Hukum Menjamak Shalat karena Sakit


Semua orang ingin dirinya selalu sehat. Pada kenyataannya, orang yang terlalu capek beraktivitas atau usia yang sudah menua tidak terhindar dari penyakit, baik penyakit ringan maupun sampai yang komplikasi. Saat dalam keadaan sakit, bolehkah melakukan shalat jamak, baik jamak takdim maupun jamak takhir?

Syekh Zainuddin al-Malibari dalam kitab Fathul Muin menjelaskan demikian.

يجوز الجمع بالمرض تقديما وتأخيرا – على المختار – ويراعي الارفق، فإن كان يزداد مرضه – كأن كان يحم مثلا وقت الثانية قدمها بشروط جمع التقديم، أو وقت الاولى أخرها بنية الجمع في وقت الاولى.
Menjamak shalat karena sakit itu boleh, baik jamak takdim maupun jamak takhir menurut pendapat yang terbaik, dan disesuaikan konidisi yang paling memungkinkan.

Bila sakit bertambah parah, misalnya demam semakin meninggi saat waktu kedua, maka sebaiknya yang dilakukan adalah jamak takdim sesuai syarat yang berlaku.
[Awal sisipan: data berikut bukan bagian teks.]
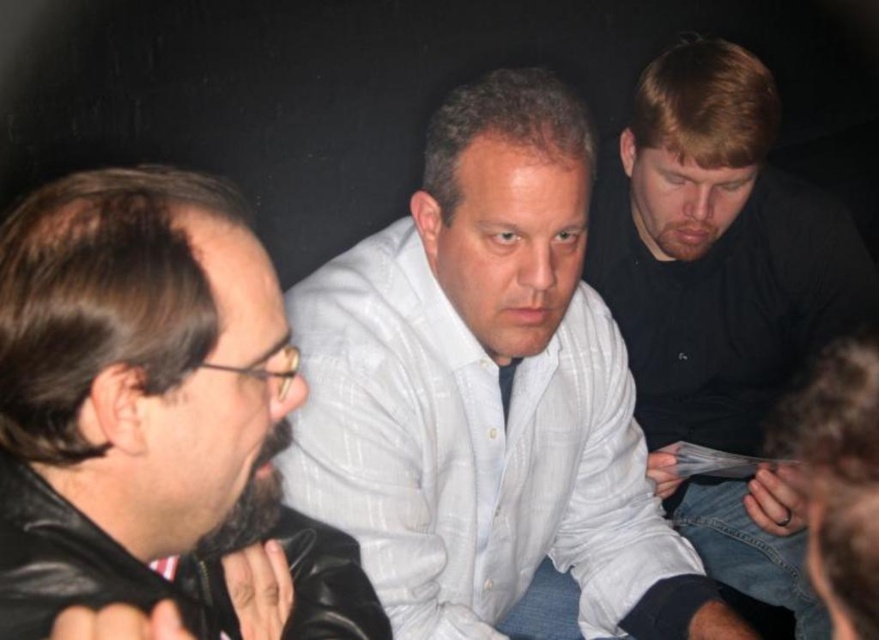 Is black leather jacket at left to the left of black matte shirt at upper right from the viewer's perspective?

Correct, you'll find black leather jacket at left to the left of black matte shirt at upper right.

Is point (171, 298) positioned before point (754, 116)?

Yes, point (171, 298) is closer to viewer.

Who is more distant from viewer, (233, 352) or (631, 214)?

Point (631, 214)

The image size is (879, 640). I want to click on black leather jacket at left, so click(x=154, y=417).

Which is above, white striped shirt at center or black matte shirt at upper right?

Positioned higher is black matte shirt at upper right.

Can you confirm if white striped shirt at center is wider than black matte shirt at upper right?

Yes.

Between point (518, 461) and point (747, 273), which one is positioned in front?

Point (518, 461)

At what (x,y) coordinates should I click in order to perform the action: click on white striped shirt at center. Please return your answer as a coordinate pair (x, y). This screenshot has height=640, width=879. Looking at the image, I should click on (487, 392).

How far apart are white striped shirt at center and black leather jacket at left?

A distance of 14.54 inches exists between white striped shirt at center and black leather jacket at left.

Can you confirm if white striped shirt at center is smaller than black leather jacket at left?

No.

Measure the distance between white striped shirt at center and camera.

A distance of 36.42 inches exists between white striped shirt at center and camera.

Image resolution: width=879 pixels, height=640 pixels. What are the coordinates of `white striped shirt at center` in the screenshot? It's located at (487, 392).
Atau sakitnya bertambah parah di waktu shalat pertama, maka lakukanlah jamak takhir dengan niat pada waktu shalat pertama.

وضبط جمع متأخرون المرض هنا بأنه ما يشق معه فعل كل فرض في وقته، كمشقة المشي في المطر، بحيث تبتل ثيابه. وقال آخرون: لا بد من مشقة ظاهرة زيادة على ذلك، بحيث تبيح الجلوس في الفرض. وهو الاوجه.
Ulama mutaakhirin membatasi sakit yang boleh melakukan jamak di sini adalah sakit yang membuat payah melakukan shalat fardu pada setiap waktu. Batasannya itu sama seperti berjalan untuk berjamaah saat turun hujan yang menyebabkan baju basah.

Ulama lain berpendapat bahwa masyaqqah sakit itu harus benar-benar tampak lebih dari itu. Ukurannya adalah sekiranya sakit tersebut menyebabkan kebolehan shalat sambil duduk.

Menurut Syekh Abu Bakar Syatha, kebolehan menjamak shalat tersebut didasarkan atas hadis Nabi saw. yang diriwayatkan dari Ibnu Abbas.

جمع رسول الله صلى الله عليه وسلم بين الظهر والعصر وبين المغرب والعشاء بالمدينة من غير خوف ولا مطر قال فقيل لابن عباس ما أراد بذلك قال أراد أن لا يحرج أمته
Rasulullah saw. menjamak shalat Zuhur dan Asar, Magrib dan Isya, di Madina tanpa ada sebab takut ataupun hujan. Ditanyakan pada Ibnu Abbas, “Maksud Rasul melakukan jamak tersebut apa?” “Itu agar menjadi solusi bagi umatnya untuk tidak terlalu terbebani,” kata Ibnu Abbas. (HR Tirmidzi).